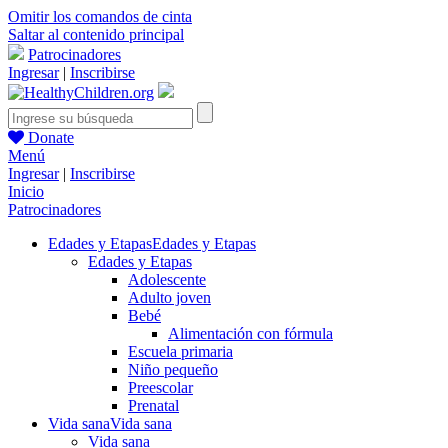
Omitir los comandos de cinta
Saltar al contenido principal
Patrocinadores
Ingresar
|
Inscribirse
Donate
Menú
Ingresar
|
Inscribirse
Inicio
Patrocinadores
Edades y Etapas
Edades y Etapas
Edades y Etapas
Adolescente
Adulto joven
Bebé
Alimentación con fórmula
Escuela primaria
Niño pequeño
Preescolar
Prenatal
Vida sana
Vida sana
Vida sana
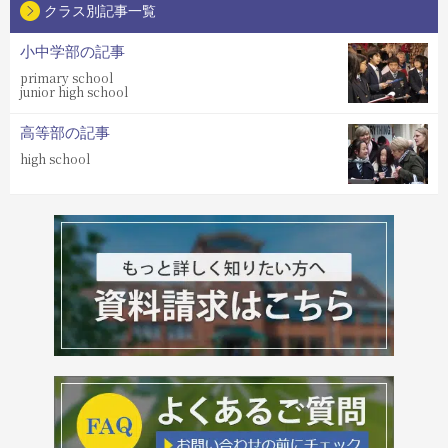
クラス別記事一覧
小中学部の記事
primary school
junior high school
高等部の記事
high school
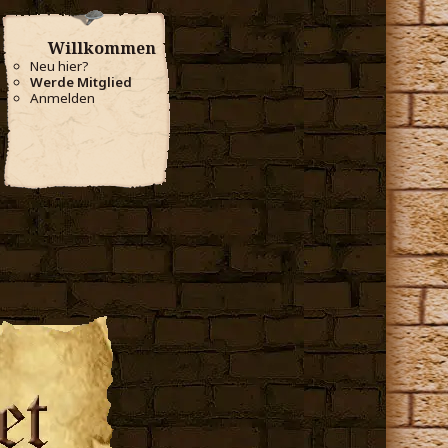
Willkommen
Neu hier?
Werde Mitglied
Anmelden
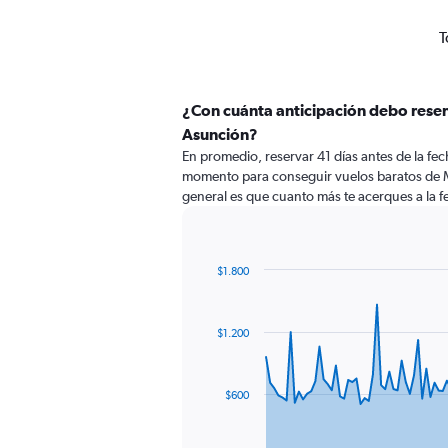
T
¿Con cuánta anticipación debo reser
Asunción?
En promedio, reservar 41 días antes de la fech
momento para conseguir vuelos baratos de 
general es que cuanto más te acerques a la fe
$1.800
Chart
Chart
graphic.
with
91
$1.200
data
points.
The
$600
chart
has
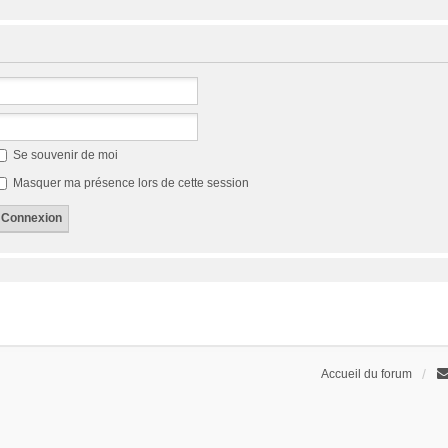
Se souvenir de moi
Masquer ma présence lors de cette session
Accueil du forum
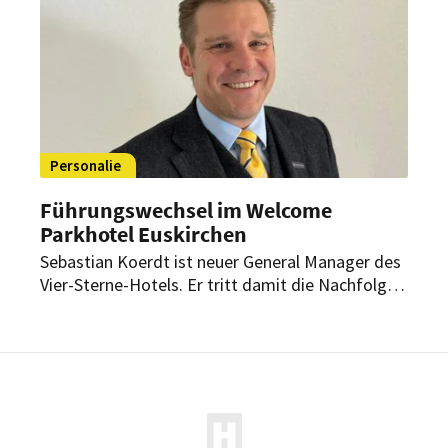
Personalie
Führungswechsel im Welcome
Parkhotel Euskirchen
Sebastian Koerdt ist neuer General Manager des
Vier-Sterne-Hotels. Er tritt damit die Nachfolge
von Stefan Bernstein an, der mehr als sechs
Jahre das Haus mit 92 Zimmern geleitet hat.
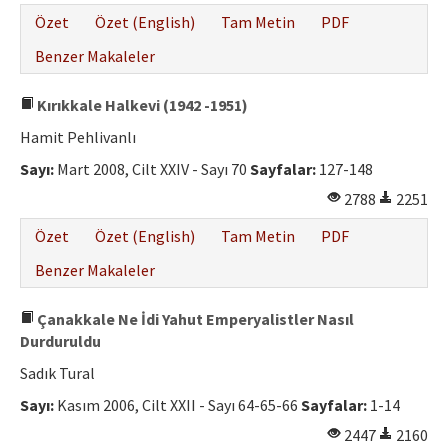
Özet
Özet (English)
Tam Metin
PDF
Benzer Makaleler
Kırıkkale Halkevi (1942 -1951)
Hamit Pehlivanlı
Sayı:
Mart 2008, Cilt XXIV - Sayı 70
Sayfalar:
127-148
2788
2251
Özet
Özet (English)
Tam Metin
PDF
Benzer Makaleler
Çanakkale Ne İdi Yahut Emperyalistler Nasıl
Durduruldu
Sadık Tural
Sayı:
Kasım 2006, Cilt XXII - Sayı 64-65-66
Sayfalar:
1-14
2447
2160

--- --- ---

Task to carry out:
Go through the material and select each line with the string "school" in it.

Task response:
primary school
junior high school
high school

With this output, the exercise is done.